Bei der Siegerehrung im Vereinsheim freute sich Bernd Erhart über die gute Resonanz und dankte den Helfern, die das Schießen auf den hölzernen Vogel und die Bewirtung organisiert hatten. Die Königsproklamation nannte er den Höhepunkt im Vereinsleben, verbunden mit einem geselligem Beisammensein. Am Bildschirm können die Gäste mitverfolgen, wie geschossen wird und wo der Vogel "Federn lassen muss".

Spannend wurde es dann zum Schluss, wenn nur noch der Körper des Vogels am "seidenen Faden", also einem Zahnstocher hing. Reihum wurde wieder auf die Vogelreste geschossen. Wer den linken und rechten Flügel abschoss, der konnte sich Erster und Zweiter Ritter nennen, derjenige der den Korpus zu Fall brachte, wurde Schützenkönig.

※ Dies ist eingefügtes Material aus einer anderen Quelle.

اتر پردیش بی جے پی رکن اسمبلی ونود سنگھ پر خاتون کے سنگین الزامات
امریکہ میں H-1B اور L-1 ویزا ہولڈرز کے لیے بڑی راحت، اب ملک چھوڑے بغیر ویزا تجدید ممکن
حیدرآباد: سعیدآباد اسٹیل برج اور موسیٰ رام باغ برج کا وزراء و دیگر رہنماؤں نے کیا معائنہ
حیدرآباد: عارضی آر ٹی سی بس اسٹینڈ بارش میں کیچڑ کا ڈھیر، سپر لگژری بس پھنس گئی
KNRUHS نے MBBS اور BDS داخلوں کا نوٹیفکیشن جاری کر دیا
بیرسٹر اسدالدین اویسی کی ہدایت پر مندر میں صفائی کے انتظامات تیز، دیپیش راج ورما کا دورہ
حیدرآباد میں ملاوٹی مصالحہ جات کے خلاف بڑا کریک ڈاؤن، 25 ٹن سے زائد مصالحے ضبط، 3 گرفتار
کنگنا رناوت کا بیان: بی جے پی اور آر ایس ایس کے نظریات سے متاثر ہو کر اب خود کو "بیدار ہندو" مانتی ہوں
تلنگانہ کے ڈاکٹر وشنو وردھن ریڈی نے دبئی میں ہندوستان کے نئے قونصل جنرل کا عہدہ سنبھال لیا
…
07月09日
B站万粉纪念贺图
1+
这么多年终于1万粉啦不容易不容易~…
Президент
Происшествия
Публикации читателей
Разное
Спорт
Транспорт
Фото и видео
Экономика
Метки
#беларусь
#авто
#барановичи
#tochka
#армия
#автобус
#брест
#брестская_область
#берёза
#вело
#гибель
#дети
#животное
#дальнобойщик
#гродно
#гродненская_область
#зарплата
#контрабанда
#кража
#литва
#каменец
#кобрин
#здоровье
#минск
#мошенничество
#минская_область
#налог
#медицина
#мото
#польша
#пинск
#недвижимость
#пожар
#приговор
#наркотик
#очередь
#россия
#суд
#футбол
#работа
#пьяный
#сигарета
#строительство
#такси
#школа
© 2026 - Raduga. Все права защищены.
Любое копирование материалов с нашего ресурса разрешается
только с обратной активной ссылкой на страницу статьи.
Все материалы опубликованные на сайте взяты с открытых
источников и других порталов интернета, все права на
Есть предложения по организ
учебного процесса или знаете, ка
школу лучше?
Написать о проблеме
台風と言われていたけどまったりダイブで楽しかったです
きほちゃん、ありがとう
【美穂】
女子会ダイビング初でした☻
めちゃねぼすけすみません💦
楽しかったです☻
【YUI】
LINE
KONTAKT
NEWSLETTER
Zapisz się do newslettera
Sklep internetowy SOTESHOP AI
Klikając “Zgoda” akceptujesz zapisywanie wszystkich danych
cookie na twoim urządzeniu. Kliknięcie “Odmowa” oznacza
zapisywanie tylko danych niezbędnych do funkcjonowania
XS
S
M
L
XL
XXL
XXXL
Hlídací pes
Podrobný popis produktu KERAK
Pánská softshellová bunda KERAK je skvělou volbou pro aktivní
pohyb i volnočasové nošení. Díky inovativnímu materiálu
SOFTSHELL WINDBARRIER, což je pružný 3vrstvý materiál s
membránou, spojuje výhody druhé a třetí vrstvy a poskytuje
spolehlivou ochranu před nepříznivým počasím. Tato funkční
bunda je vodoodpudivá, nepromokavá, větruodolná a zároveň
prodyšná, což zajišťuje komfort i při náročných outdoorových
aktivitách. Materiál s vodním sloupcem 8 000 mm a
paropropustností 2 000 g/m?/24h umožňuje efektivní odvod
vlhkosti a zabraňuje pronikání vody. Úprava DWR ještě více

Glückwünsche gab es dann bei der Jugend für Maurice Friedrich als erster Ritter, Celine Mauer (zweiter Ritter) und Paul Kleinhenz. Er wurde Schützenkönig und ist für ein Jahr Träger der Schützenkette.
Spannung dann bei den Erwachsenen. Hier wurde Selina Fürst erster Ritter, zweiter Ritter wurde Laura Reinhardt. Und den Titel Schützenkönig kann Uwe Schneider für sich beanspruchen. Auch für ihn gab es die Schützenkette, die im Erster Schützenmeister Bernd Erhart überreichte.
Einst ein echter Vogel
Der "Vogelschuss" der Schützen reicht übrigens bis in die keltische und frühgermanische Zeit zurück. Damals allerdings war es ein "echter Vogel", der erlegt werden musste. Dieser "Königsvogel" wurde dann sogar feierlich bestattet.
Je mehr sich das Christentum durchsetzte, desto öfter distanzierte man sich von dem blutigen Kultopfer. Die "lebende Zielscheibe" wurde nach und nach durch leblose Objekte aus unterschiedlichen Materialien ersetzt. Kunsthandwerker fertigten unter anderem prachtvolle "Königsvögel" aus Gold und Silber. Diese findet man heute in Museen.
In späterer Zeit wurden die Vögel dann, oft kunstvoll aus Holz geschnitzt und bemalt. Die Splitter, die der jeweilige Schützen dem Holzvogel abschoss, wurden aufgesammelt und gewogen. Je mehr Gewicht der einzelne auf die Waage brachte, desto vorteilhafter war es natürlich auch, denn so erhielt der "Schützenkönig" als bester Schütze einen Schießpreis. Im 17. Jahrhundert setzte sich nach und nach die hölzerne Schießscheibe als Ziel durch.